Over the past several years, we have seen a generational shift and an emerging consensus on a broad suite of reforms to address inequalities throughout our lives. Today in New York, Gov. Cuomo has put forth the Women's Equality Agenda, a comprehensive legislative package to continue our progress towards gender equality in the state.
While politicians -- disproportionately, overwhelmingly men -- continue to squabble over issues that they haven't experienced and don't understand, the ability for women to empower themselves continues to hang in the balance. We're fighting to address the various inequalities that women in the state face daily, from status and pay in the workplace to access to proper health care that grants women the right to make our own reproductive decisions. The Women's Equality Agenda is a groundbreaking legislative proposal to level the playing field and break down barriers so women -- mothers, daughters, sisters, and wives -- can more fully and equally participate in society.
The facts are as plain as day, and they're alarming.
The women who call New York home will on average earn 84 percent of what their male counterparts are paid, and will earn $500,000 less than men over the course of a lifetime. These women are five times as likely to be sexually harassed and far more likely to experience violence in the home and harassment and discrimination at work -- in fact, 75 percent of sexual harassment complaints filed in New York are filed by women. Women with children are less likely to be recommended for hire or promoted, and they're more likely to be discriminated against when seeking affordable housing. And women, unlike men throughout New York, don't have complete say over their reproductive health care, even when their own health is in danger.

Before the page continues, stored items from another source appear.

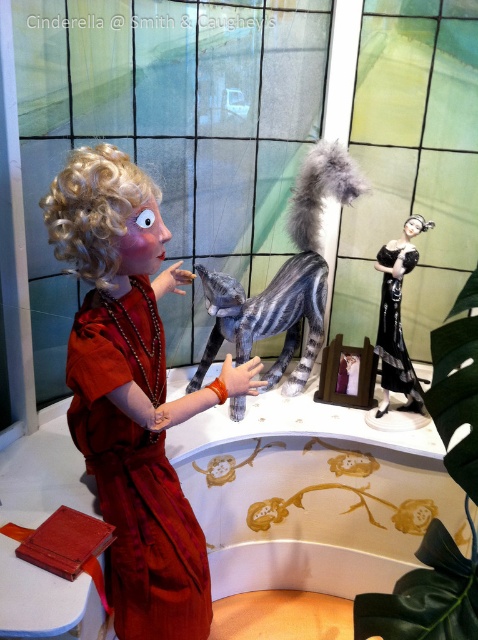 You are a costume designer examining the display and need to determine the arrangement of the dresses. Which dress is positioned lower in the scene, the matte red dress at center or the black satin dress at center?

The matte red dress at center is positioned below the black satin dress at center, so it is lower in the scene. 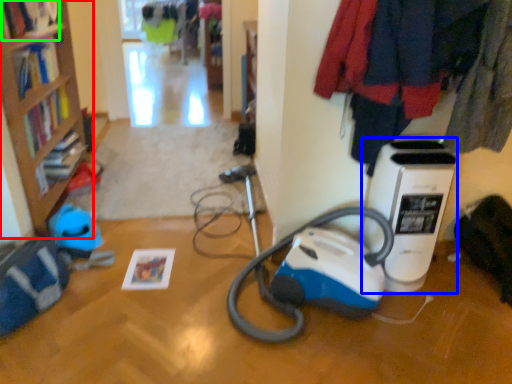 Question: Which object is the closest to the bookcase (highlighted by a red box)? Choose among these: home appliance (highlighted by a blue box) or book (highlighted by a green box).

Choices:
 (A) home appliance
 (B) book

Answer: (B)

For too long we've turned a blind eye to these issues. New York's 10 million women deserve a level playing field. All 10 points of the Women's Equality Agenda comprehensively address the structural obstacles to women's equality in New York. In addition to achieving pay equity and protecting reproductive health and choice, the Agenda will strengthen laws against sexual harassment, pregnancy discrimination, and discrimination against parents. All 10 of these key points are critical, and together, they will go a long way toward breaking down barriers women face in the workplace and at home.
All of these proposals have remarkably broad support throughout the state. More than 800 organizations -- including labor unions, religious groups, large and small businesses and business owners, and local chambers of commerce -- have joined together to form the Women's Equality Coalition and push our government to pass the Agenda. Gov. Cuomo wants this. The State Assembly wants this. The vast majority of the state wants this.
So, why is progress so difficult?
Unfortunately, State Senate Republican Conference Leader Dean Skelos' backwards ideas about women's ability to make personal health care decisions is standing in the way of progress. Despite a recent Siena poll showing that 80 percent of New Yorkers want to update our abortion laws to bring them in line with federal standards and protect women's right to choose -- as affirmed by the United States Supreme Court -- Skelos is attempting to force unpopular views on constituents and hold us back from achieving long awaited equality for women.
The New York State Senate can't be allowed to hold women back for another generation, nor can equality be compromised. The Women's Equality Agenda -- all 10 points of it -- is a common sense solution for the common sense women of New York.